How to properly use OpenXmlWriter to write large Excel files

Brian Jones already wrote something on using the OpenXmlWriter with the Open XML SDK to write large Excel files. There are a couple of things that weren’t mentioned though.

OpenXmlWriter works best for creating new things

For the purposes of explanation, we’ll assume the “new thing” is a new worksheet, although OpenXmlWriter can be used to write any Open XML SDK part (such as WorkbookPart).

The reason for this is that OpenXmlWriter is essentially writing out XML tags. The SDK offers classes and properties that we’re familiar with, but underneath it all, an Open XML spreadsheet’s internal structure are XML files zipped together. So instead of using the SDK classes to form the “XML” parts, we use the OpenXmlWriter to directly write out the XML.

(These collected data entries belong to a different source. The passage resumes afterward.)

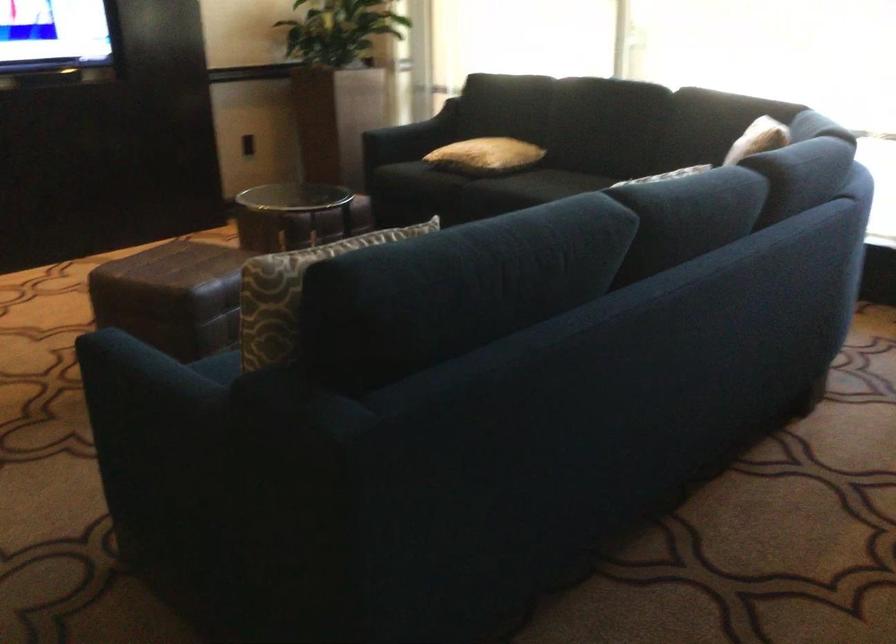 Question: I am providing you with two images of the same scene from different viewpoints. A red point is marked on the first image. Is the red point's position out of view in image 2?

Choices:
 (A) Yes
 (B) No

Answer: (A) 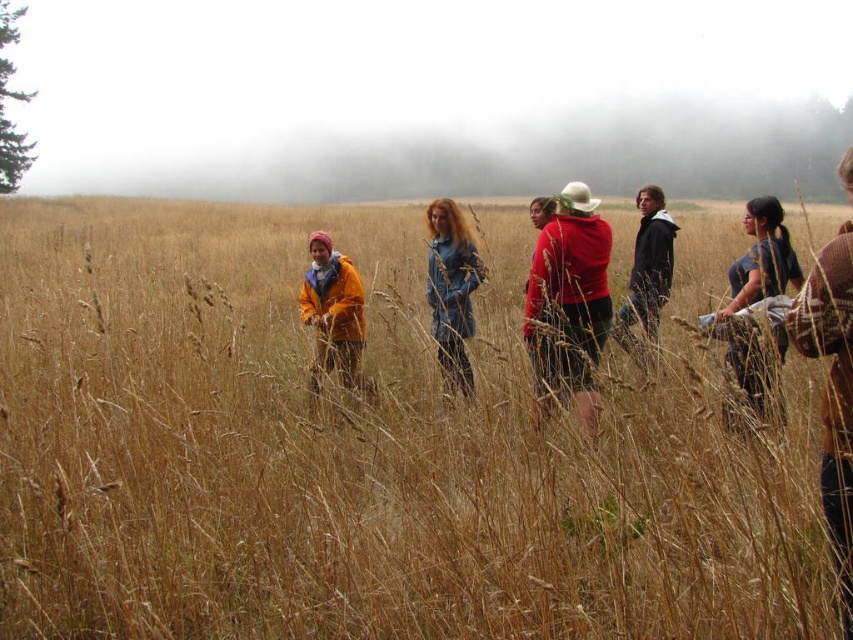 Does point (851, 445) come in front of point (657, 256)?

Yes.

Between point (848, 189) and point (633, 257), which one is positioned behind?

Positioned behind is point (633, 257).

What do you see at coordinates (833, 392) in the screenshot? I see `brown knitted hat at right` at bounding box center [833, 392].

Where is `brown knitted hat at right`? brown knitted hat at right is located at coordinates (833, 392).

Between brown dry grass at center and dark gray hoodie at center, which one is positioned higher?

brown dry grass at center is higher up.

Does brown dry grass at center appear on the right side of dark gray hoodie at center?

Incorrect, brown dry grass at center is not on the right side of dark gray hoodie at center.

What do you see at coordinates (360, 452) in the screenshot? The image size is (853, 640). I see `brown dry grass at center` at bounding box center [360, 452].

Locate an element on the screen. The image size is (853, 640). brown dry grass at center is located at coordinates (360, 452).

Which is behind, point (567, 307) or point (735, 292)?

The point (735, 292) is behind.

Which is more to the right, red matte hoodie at center or dark blue shirt at right?

Result: Positioned to the right is dark blue shirt at right.

Where is `red matte hoodie at center`? This screenshot has width=853, height=640. red matte hoodie at center is located at coordinates (569, 298). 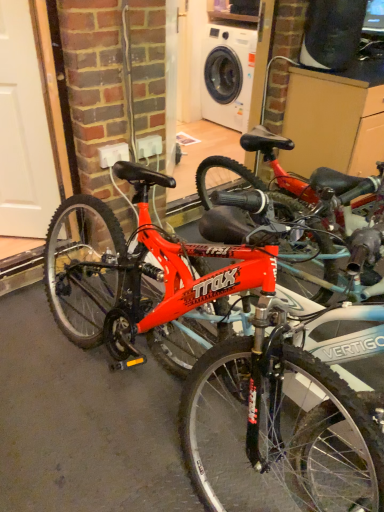 Question: Should I look upward or downward to see white glossy garage door at left?

Choices:
 (A) up
 (B) down

Answer: (A)

Question: Does shiny red bicycle at center have a lesser width compared to white glossy garage door at left?

Choices:
 (A) no
 (B) yes

Answer: (A)

Question: Can you confirm if shiny red bicycle at center is taller than white glossy garage door at left?

Choices:
 (A) yes
 (B) no

Answer: (B)

Question: Would you consider shiny red bicycle at center to be distant from white glossy garage door at left?

Choices:
 (A) yes
 (B) no

Answer: (B)

Question: Is shiny red bicycle at center oriented towards white glossy garage door at left?

Choices:
 (A) yes
 (B) no

Answer: (B)

Question: Does shiny red bicycle at center have a greater width compared to white glossy garage door at left?

Choices:
 (A) no
 (B) yes

Answer: (B)

Question: From a real-world perspective, is shiny red bicycle at center located higher than white glossy garage door at left?

Choices:
 (A) no
 (B) yes

Answer: (A)

Question: Can you confirm if white glossy garage door at left is taller than shiny red bicycle at center?

Choices:
 (A) no
 (B) yes

Answer: (B)

Question: From the image's perspective, would you say white glossy garage door at left is shown under shiny red bicycle at center?

Choices:
 (A) no
 (B) yes

Answer: (A)

Question: Is white glossy garage door at left thinner than shiny red bicycle at center?

Choices:
 (A) yes
 (B) no

Answer: (A)

Question: Does white glossy garage door at left have a greater width compared to shiny red bicycle at center?

Choices:
 (A) yes
 (B) no

Answer: (B)

Question: Does white glossy garage door at left appear on the left side of shiny red bicycle at center?

Choices:
 (A) no
 (B) yes

Answer: (B)

Question: From a real-world perspective, is white glossy garage door at left positioned over shiny red bicycle at center based on gravity?

Choices:
 (A) yes
 (B) no

Answer: (A)

Question: From the image's perspective, is shiny red bicycle at center located above or below white glossy garage door at left?

Choices:
 (A) below
 (B) above

Answer: (A) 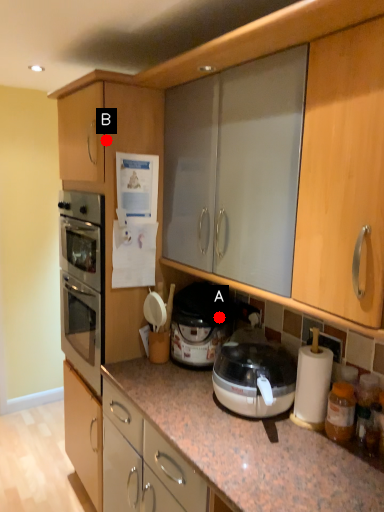 Question: Two points are circled on the image, labeled by A and B beside each circle. Which point is closer to the camera taking this photo?

Choices:
 (A) A is closer
 (B) B is closer

Answer: (B) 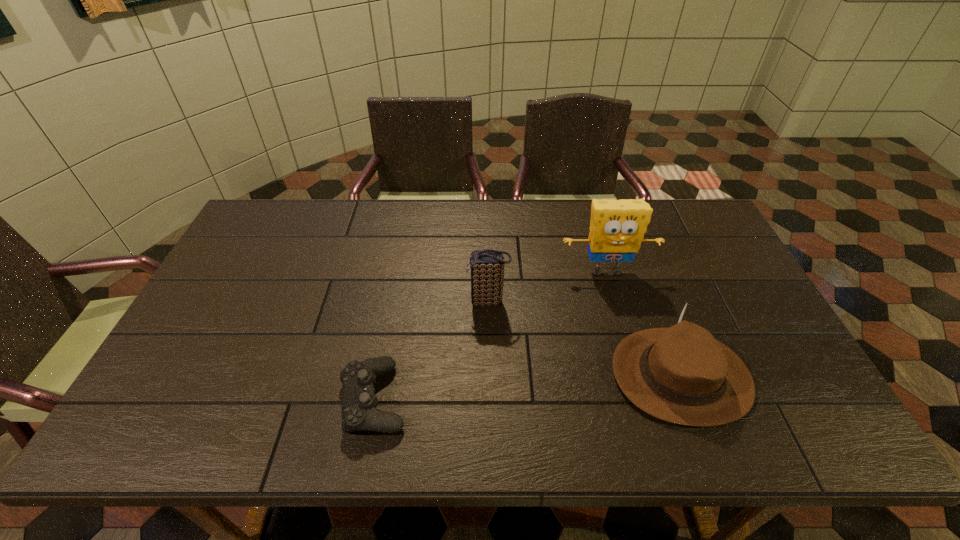 Image resolution: width=960 pixels, height=540 pixels. I want to click on the farthest object, so click(x=617, y=227).

Where is `sponge`? The image size is (960, 540). sponge is located at coordinates (617, 227).

Where is `the third object from right to left`? This screenshot has width=960, height=540. the third object from right to left is located at coordinates (487, 266).

Where is `clutch bag`? The width and height of the screenshot is (960, 540). clutch bag is located at coordinates (487, 266).

The height and width of the screenshot is (540, 960). I want to click on fedora, so click(x=681, y=374).

Locate an element on the screen. the leftmost object is located at coordinates (359, 401).

Image resolution: width=960 pixels, height=540 pixels. What are the coordinates of `control` in the screenshot? It's located at (359, 401).

The height and width of the screenshot is (540, 960). In order to click on vacant space situated on the face of the sponge in this screenshot , I will do `click(626, 340)`.

The width and height of the screenshot is (960, 540). In order to click on vacant space located 0.070m with the zip open on the clutch bag in this screenshot , I will do `click(443, 302)`.

This screenshot has width=960, height=540. Identify the location of vacant space located 0.180m with the zip open on the clutch bag. (404, 302). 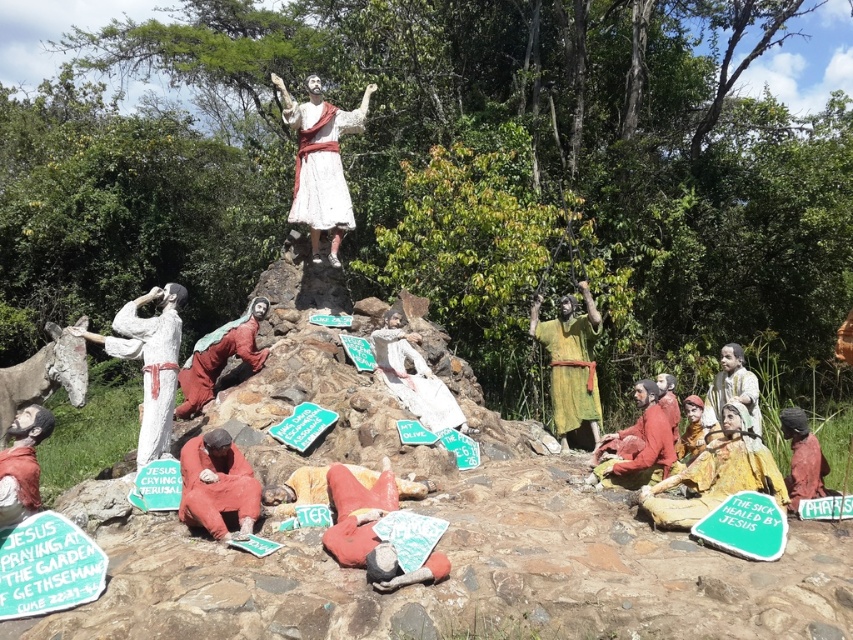 You are an art student analyzing this religious artwork. You notice a point at coordinates (299,490). Which object in the scene does this point belong to?

The point at coordinates (299,490) is on the matte red robe at center.

You are an art conservator examining the outdoor religious scene. You need to clean the matte gold statue at lower right and the green fabric figure at center. Since you can only clean one at a time, which statue should you clean first to avoid obstructing the view of the other?

The matte gold statue at lower right is behind the green fabric figure at center. Therefore, you should clean the green fabric figure at center first to avoid obstructing the view of the matte gold statue at lower right while cleaning it.

You are an art conservator assessing the statues in the outdoor religious scene. You need to determine which statue is narrower between the matte yellow statue at lower right and the white painted statue at left. Which one is narrower?

The matte yellow statue at lower right is narrower than the white painted statue at left. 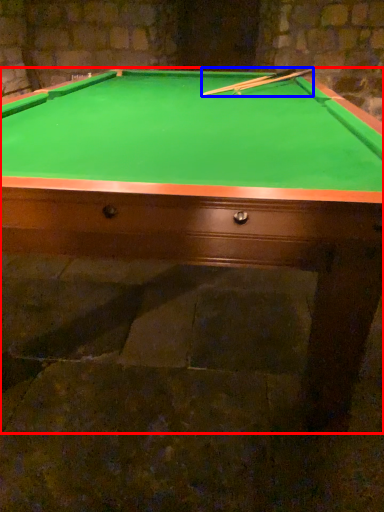 Question: Which object is closer to the camera taking this photo, billiard table (highlighted by a red box) or cue (highlighted by a blue box)?

Choices:
 (A) billiard table
 (B) cue

Answer: (A)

The problem comes when we need to save. If you’re working with an existing worksheet, there’s already an existing XML structure in place. This means there’s a corresponding WorksheetPart (to your Worksheet class), and this WorksheetPart already has the XML structure (and more importantly, a DOM structure).

So you can’t just use the OpenXmlWriter to write the XML stuff into an existing WorksheetPart, because any changes you made will be ignored.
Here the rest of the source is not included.